Where do You Find The Financial Aid?

financial aid , find financial aid
When you’re visiting colleges, the campus tour guides understand that certain areas are off limits. They aren’t going to have you traipse through the cafeteria kitchen where the discarded pizza crusts mix with soap suds, and you won’t be trolling past the financial aid administrators’ cubicles.

Why disturb a family’s wonderment at the beauty of the campus and perhaps the school’s great perch in the U.S. News & World Report rankings with such prosaic concerns as how much this is going to
cost—much less where the money is going to come from?

But before your child heads off to college, you will probably end
up getting acquainted with the financial aid staffers who will be
bundling together potential financial aid packages for your child. By
the time the process is complete, these paper shufflers could know
more about your finances than perhaps anyone else on earth, even
more than the Internal Revenue Service does.

While colleges are entitled to learn the most intimate details of
families’ financial lives, most parents are clearly at a disadvantage in
this process. That’s because they typically harbor no clue about how

colleges make decisions. And if your strategy is to depend on the kindness
of a college administrator, you could very well be disappointed.

Mastering how financial aid is dispensed—or at least knowing
enough to benefit your own family—will probably seem about as
appealing as reading a digital camera’s instruction manual. But understanding
the basics is essential because the costs, especially for private
schools, can be staggering. Colleges don’t face the same predicament
as McDonald’s or KFC, which must agonize over the potential of losing
customers if they boost the price of a Big Mac or bucket of
chicken. Even Starbucks, which has so many of us addicted to lattes
and frappuccinos, has to be careful about raising its prices too high for
fear of turning caffeine lovers into tea drinkers.

Colleges, however, have not been punished for raising their prices
far beyond the rate of inflation each year. In fact, as perverse as this
may seem, some schools have jacked up their prices to attract affluent
families who assume that if the cost isn’t exorbitant, the school must
not be any good.

Colleges have been sitting in a supply-and-demand sweet spot.
Since the early 1990s, applications from high school seniors continued
to rise as the Baby Boomers’ children entered college. The number of
high school graduates, however, peaked in 2008 when roughly 3.34
million earned a diploma. More than 60% of those kids will be heading
to college. In contrast, the last time there was such a surge in applicants—
in the mid 1970s when the Baby Boomers were in their teens
and early twenties—less than half of high school graduates even bothered
with college.

Even after high school graduation rates have peaked, the number
of teenagers heading to college is expected to continue to grow as
more of them decide that a college education is essential. The difference
in lifetime earning power between a student who stops with a
high school education and someone who earns a bachelor’s degree is
roughly $1.2 million. The financial advantage between someone who
obtains a professional degree, such as a law degree, versus those who
are satisfied with a bachelor’s degree is an additional $1.7 million.

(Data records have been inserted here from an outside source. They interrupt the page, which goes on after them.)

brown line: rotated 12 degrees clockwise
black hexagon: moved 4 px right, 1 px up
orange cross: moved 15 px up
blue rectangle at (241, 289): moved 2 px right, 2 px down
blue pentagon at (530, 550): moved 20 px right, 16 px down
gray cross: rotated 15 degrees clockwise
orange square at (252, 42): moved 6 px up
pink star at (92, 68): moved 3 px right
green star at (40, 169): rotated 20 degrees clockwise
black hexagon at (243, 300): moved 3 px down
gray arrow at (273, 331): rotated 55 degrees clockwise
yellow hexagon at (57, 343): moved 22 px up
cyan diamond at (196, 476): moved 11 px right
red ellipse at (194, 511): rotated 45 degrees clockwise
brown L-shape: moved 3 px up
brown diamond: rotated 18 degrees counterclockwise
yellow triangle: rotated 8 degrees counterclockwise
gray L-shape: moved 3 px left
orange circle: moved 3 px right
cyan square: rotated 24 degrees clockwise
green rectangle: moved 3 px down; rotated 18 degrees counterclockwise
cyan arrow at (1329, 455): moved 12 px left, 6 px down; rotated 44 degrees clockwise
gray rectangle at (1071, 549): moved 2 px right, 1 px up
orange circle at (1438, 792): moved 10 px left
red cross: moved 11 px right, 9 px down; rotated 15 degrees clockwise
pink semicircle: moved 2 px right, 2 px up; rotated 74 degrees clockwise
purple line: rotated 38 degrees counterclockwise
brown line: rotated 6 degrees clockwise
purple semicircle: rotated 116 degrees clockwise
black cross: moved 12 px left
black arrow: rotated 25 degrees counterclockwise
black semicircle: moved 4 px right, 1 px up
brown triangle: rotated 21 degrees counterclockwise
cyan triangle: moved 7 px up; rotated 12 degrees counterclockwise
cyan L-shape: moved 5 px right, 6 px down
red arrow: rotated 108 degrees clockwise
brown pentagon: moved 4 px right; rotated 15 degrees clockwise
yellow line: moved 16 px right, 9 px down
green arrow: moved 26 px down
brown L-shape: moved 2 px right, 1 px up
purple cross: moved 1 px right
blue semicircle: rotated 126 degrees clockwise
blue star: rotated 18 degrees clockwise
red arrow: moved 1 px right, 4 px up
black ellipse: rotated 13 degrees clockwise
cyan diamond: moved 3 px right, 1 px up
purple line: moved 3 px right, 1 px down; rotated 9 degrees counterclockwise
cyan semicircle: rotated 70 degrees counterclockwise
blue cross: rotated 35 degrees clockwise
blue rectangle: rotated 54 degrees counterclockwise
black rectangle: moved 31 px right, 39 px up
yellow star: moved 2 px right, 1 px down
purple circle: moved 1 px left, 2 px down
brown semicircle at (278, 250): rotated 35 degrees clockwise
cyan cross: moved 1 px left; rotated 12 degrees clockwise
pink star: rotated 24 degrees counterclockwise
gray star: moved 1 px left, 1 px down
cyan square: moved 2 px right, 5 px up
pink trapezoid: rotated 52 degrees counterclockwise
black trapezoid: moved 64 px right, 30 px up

Thanks to the high price of a college degree today, two-thirds of
all families receive some sort of financial aid. But as you’ll learn, some
types of aid are infinitely better than others. Grants, which don’t need
to be repaid, are going to be far more welcome than a federally guaranteed
loan or work study. Not too long ago, 60% of the typical college’s
financial aid award was packaged with free cash. Loans
represented the other 40%. But today, those numbers have been
reversed. Loans now make up 60% of the average package.

Follow the Money Trail
You will increase your chances of obtaining a financial aid package
that is fair or even more than fair if you understand how the process
works. The families who get the most financial aid aren’t always the
ones who need it the most. Those who educate themselves will
increase their chances of walking away with a package they can celebrate.
But before you can do that, you’ll need to understand the basics
that you’ll find in the next eight chapters.

Action Plan
If you educate yourself on your financial and academic choices, you
are far more likely to slash the cost of college.